The question is repeated three times and it is only at the last time that she will say yes. To make the bridegroom wait for the bride’s answer is to signify that it is the husband who seeks the wife and is anxious to have her and not the other way around.

With the very rich each time the bride is asked the question the groom’s mother or sister would place a gold coin or a piece of Jewelry in her hand symbolically encouraging her to say yes. During the service female relatives of the couple (mainly the bride) hold over the couple’s head a fine scarf or other delicate fabrics like silk.

Till 19th century this was green, Zoroastrians favorite color, now other colors particularly white are used as well. Two different actions take place at the same time. Two pieces of crystallized sugar (shaped like cones) are rubbed together, a symbolic act to sweeten the couple’s life together.

In the second act two parts of the same fabric are symbolically sewn together with needle and thread. The ceremony is suggestive of the ancient traditions when the bride and groom’s ceremonial belts (koshti) were tied and sewn together.

Zoroastrians today hold over the grooms head a tray on which two pieces of cloth are united together, with needle, thread, scissors, a raw egg, a pomegranate or apple, dried marjoram, and white sweetmeats, all covered by a green kerchief.

Koshti are ceremonial belts that are given to all Zoroastrians to mark the passage from childhood to adulthood. This is a rite of passage and is a very significant ritual in their lives.

The symbolic act of sewing the bride and groom’s koshti together is uniting the couple for the rest of their lives, a knot is tied that should not be broken or separated. Once the bride has said yes to the proposal, verses from holy books are read.

Documents are signed, the amount of mahr (bride price) is entered in the legal document, which is signed by the couple and the witnesses, and the two are announced man and wife. The practice of setting up a bride price is becoming a ceremonial one for most modern couples.

Most will settle for a holy book, a gold coin and some flowers mainly roses. However mahr should be included in the marriage document be it symbolic or not.

Etymologically meaning "price" or "ransom", mahr is the money or other valuables, paid or promised to be paid to the bride by the groom or his family for the financial protection of the bride in case of a divorce and it is must in Islamic marriage.

Once this is over, the couple hold their right hands together, drink a sweet liquid or taste some honey for a better and sweeter life. At this time the bride and groom exchange wedding rings. Then the bride is showered by gifts, usually expensive jewelry and all she receives is hers and the husband has no right over the presents.

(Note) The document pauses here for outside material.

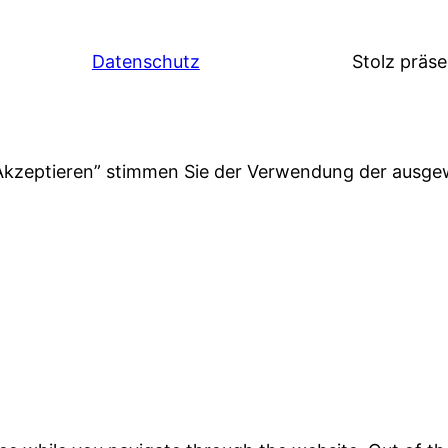
Datenschutz
Stolz präs
“Akzeptieren” stimmen Sie der Verwendung der ausge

The groom also receives gifts from the bride’s family, normally an expensive watch and other male items like gold chain etc. Songs, jokes and merry-making gestures and clapping of the hands, accompany the whole ceremony.

When the two leave the room, they are showered with coins, flowers, rice and the sweet candy noghl. This item is present in all Iranian festivities and it is believed to bring sweetness into life and is regarded as blessed (barakat). Showering the couple with the above items is called shabash and varies from one place to the other.

The guests would eat the noghl and take the coins home for good luck. With rich families real gold coins will be used but most will use specially minted fake coins with the word shabash or mobarak bad (congratulation) engraved on the coins.

The elaborately decorated spread in front of the bride and groom contains several items each symbolizing a different aspect of the ancient religion. Mirror and candelabras represent light and fire, two very important elements in the Zoroastrian religion.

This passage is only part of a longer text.